Friday, August 19, 2022

Reading 23

Owen Flanagan, "My Non-Narrative, Non-Forensic Dasein: The First and Second Self," Consciousness and the Self

Owen Flanagan pits John Locke's theory of personhood against William James's theory of personhood.

The predominant Western theory of what makes a person a person is Locke's. This theory has even had widespread legal implications.

Roughly stated, Locke's theory is that personal identity is matter of psychological continuity. We are who we are given how well our set of past experiences are connected to our current experiences, and we can only be held legally or morally accountable for those past experiences that can be connected to the current self.

It sounds confusing but it's really not. Think about it practically in a trial.

There have been cases where people have been tried for things like killing someone in the heat of passion or while blackout drunk or in the oddest cases while sleepwalking. Well, to that fully sober, awake, conscious person, it might be the case that they have no recollection of those experiences. The question for the court is to decide whether the person who is accused of committing the crime could be said to be the same person who actually committed the crime.

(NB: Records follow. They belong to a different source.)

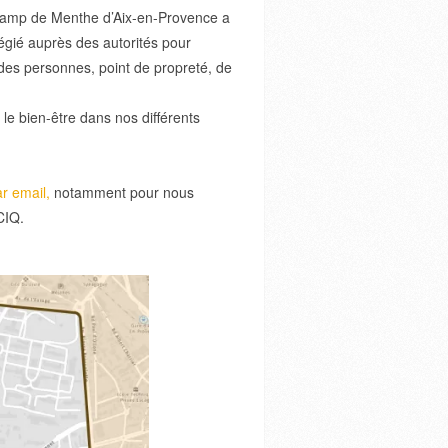
– Camp de Menthe d’Aix-en-Provence a
ilégié auprès des autorités pour
des personnes, point de propreté, de
le bien-être dans nos différents
r email,
notamment pour nous
CIQ.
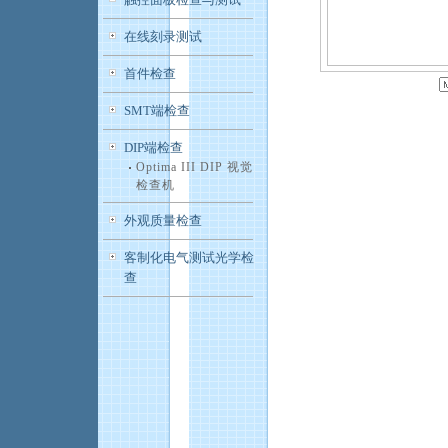
在线刻录测试
首件检查
SMT端检查
DIP端检查
Optima III DIP 视觉
检查机
外观质量检查
客制化电气测试光学检
查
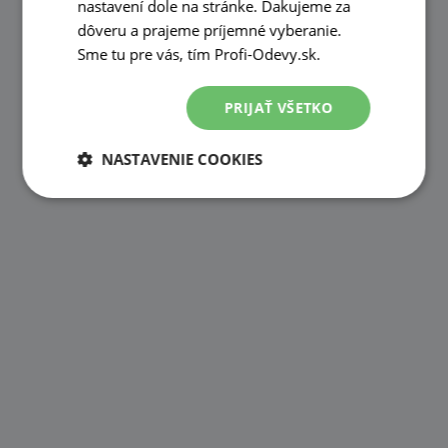
nastavení dole na stránke. Ďakujeme za
dôveru a prajeme príjemné vyberanie.
Sme tu pre vás, tím Profi-Odevy.sk.
PRIJAŤ VŠETKO
NASTAVENIE COOKIES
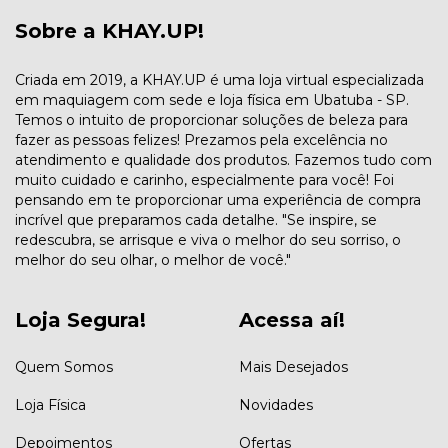
Sobre a KHAY.UP!
Criada em 2019, a KHAY.UP é uma loja virtual especializada
em maquiagem com sede e loja física em Ubatuba - SP.
Temos o intuito de proporcionar soluções de beleza para
fazer as pessoas felizes! Prezamos pela excelência no
atendimento e qualidade dos produtos. Fazemos tudo com
muito cuidado e carinho, especialmente para você! Foi
pensando em te proporcionar uma experiência de compra
incrível que preparamos cada detalhe. "Se inspire, se
redescubra, se arrisque e viva o melhor do seu sorriso, o
melhor do seu olhar, o melhor de você."
Loja Segura!
Acessa aí!
Quem Somos
Mais Desejados
Loja Física
Novidades
Depoimentos
Ofertas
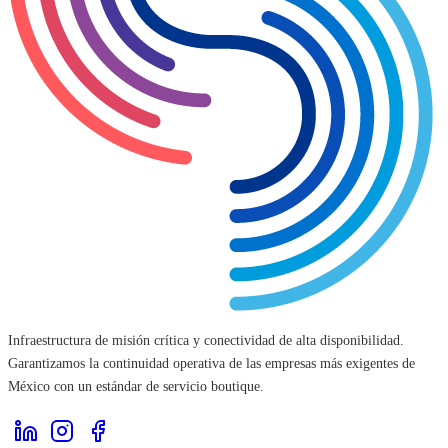
Infraestructura de misión crítica y conectividad de alta disponibilidad.
Garantizamos la continuidad operativa de las empresas más exigentes de
México con un estándar de servicio boutique.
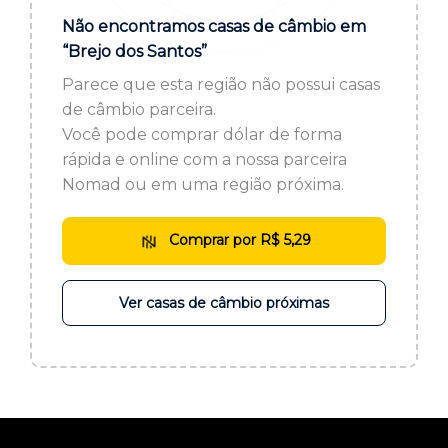
ou cadastre-se se ainda não tem registro:
Não encontramos casas de câmbio em
“Brejo dos Santos”
CADASTRE-SE
Parece que esta região não possui casas
de câmbio parceira.
Você pode comprar dólar de forma
rápida e online com a nossa parceira
Nomad ou em uma região próxima.
Comprar por R$ 5,29
Ver casas de câmbio próximas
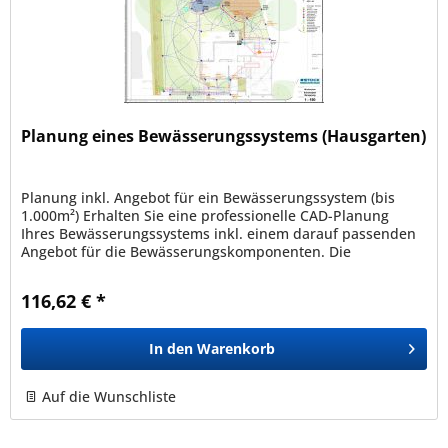
Planung eines Bewässerungssystems (Hausgarten)
Planung inkl. Angebot für ein Bewässerungssystem (bis
1.000m²) Erhalten Sie eine professionelle CAD-Planung
Ihres Bewässerungssystems inkl. einem darauf passenden
Angebot für die Bewässerungskomponenten. Die
Bewässerungsplanung kann nur...
116,62 € *
In den
Warenkorb
Auf die Wunschliste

Flanagan wants to say this theory of Locke's of personal identity or personhood, which has been so essential to the Western legal system, is fine for law, but of course it is not anything like the ordinary commonsensical sense of personhood, which was provided by psychologist William James.

According to James, our personal identity is based upon a sense of self where we recognize our stream of consciousness, some experiences of which we give pride of place (substantive experiences) and others which are not essential to our overall goal (transitory experiences). For instance, it might be meaningful for us to pick up a birthday cake for a sibling, in which case we'd regard that as a substantive experience. But much of the process of driving and what might be playing on the radio at the time would be matters of transitory experiences.

Of course, what is substantive and transitory is all subjective and could be different for different people but what is the same for all persons is this sense of self where we've got this constant flow of experiences. This is the primary sense of person, according to James. Flanagan agrees.

Percy Shelley, "The Irishman's Song," Selected Poems and Prose

The Irish will fight, avenge their people, and overcome their foes.

Gabriel Bump, "To Buffalo Eastward," The Best American Short Stories 2021

A guy is going to Buffalo, having various adventures with strangers, and daydreaming about an ex of his who is married.